*** Block opens ***

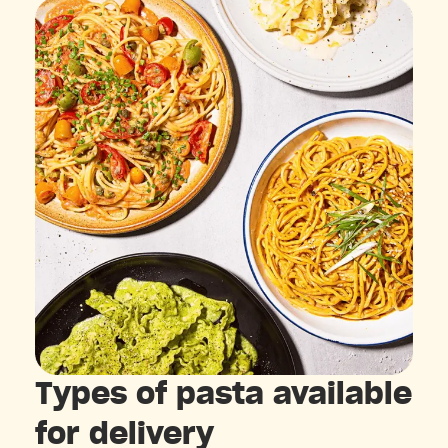
Types of pasta available
for delivery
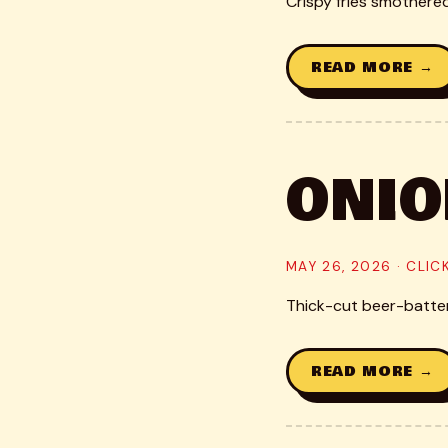
Crispy fries smothere
READ MORE →
ONIO
MAY 26, 2026 · CLI
Thick-cut beer-battere
READ MORE →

*** Block closes ***

● **Task**:
Each entry above should be restated word for word, though no picture may appear in the copy.

● **Written reply**:
Types of pasta available
for delivery
Crispy fries smothere
READ MORE →
ONIO
MAY 26, 2026 · CLI
Thick-cut beer-battere
READ MORE →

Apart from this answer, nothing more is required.